§ How to complete this task: Copy every line below where the string "JSON" is found.

##### Material provided

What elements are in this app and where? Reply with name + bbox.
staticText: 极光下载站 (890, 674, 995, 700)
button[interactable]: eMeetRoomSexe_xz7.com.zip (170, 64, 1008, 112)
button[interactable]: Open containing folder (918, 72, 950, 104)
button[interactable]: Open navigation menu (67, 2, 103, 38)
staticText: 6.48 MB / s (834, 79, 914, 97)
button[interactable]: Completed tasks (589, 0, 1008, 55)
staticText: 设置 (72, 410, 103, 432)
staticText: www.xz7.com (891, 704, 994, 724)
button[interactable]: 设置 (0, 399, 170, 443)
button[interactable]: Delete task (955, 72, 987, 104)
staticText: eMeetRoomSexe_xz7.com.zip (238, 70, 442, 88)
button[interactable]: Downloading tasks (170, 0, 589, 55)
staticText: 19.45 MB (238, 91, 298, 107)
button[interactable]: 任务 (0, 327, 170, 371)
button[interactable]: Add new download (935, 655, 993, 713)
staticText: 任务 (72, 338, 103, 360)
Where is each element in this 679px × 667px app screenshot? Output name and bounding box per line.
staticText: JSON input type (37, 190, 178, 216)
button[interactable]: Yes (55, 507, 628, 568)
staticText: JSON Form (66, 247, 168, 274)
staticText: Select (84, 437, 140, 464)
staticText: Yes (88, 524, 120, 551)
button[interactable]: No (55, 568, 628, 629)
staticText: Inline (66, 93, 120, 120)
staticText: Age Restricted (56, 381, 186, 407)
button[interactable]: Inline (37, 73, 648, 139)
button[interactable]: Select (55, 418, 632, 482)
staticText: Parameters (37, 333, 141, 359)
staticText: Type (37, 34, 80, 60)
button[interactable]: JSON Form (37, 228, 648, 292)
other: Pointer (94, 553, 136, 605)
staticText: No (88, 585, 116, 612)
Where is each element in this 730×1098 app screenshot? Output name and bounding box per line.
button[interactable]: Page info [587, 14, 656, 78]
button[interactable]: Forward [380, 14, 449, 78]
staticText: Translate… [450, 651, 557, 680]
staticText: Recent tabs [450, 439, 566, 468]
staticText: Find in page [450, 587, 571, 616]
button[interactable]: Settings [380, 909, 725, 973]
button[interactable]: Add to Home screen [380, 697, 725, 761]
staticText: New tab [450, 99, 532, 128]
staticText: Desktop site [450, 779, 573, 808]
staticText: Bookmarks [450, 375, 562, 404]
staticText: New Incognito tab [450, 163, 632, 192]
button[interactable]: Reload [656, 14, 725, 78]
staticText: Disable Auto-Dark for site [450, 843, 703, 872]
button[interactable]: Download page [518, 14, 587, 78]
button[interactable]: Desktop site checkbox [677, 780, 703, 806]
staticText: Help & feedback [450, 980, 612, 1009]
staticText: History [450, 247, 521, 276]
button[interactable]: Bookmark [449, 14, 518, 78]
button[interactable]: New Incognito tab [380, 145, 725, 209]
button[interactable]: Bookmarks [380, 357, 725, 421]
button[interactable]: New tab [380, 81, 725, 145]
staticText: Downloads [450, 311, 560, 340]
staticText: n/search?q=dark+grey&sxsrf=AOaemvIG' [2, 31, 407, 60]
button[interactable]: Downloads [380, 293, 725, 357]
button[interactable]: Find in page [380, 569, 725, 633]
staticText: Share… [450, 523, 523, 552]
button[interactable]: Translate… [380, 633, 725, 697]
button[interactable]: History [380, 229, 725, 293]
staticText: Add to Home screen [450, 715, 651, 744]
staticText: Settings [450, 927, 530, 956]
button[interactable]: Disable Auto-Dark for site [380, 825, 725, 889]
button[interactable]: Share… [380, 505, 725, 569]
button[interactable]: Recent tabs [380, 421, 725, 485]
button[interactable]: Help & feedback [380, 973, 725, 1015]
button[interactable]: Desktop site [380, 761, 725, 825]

##########

§ Expected answer:
staticText: JSON input type (37, 190, 178, 216)
staticText: JSON Form (66, 247, 168, 274)
button[interactable]: JSON Form (37, 228, 648, 292)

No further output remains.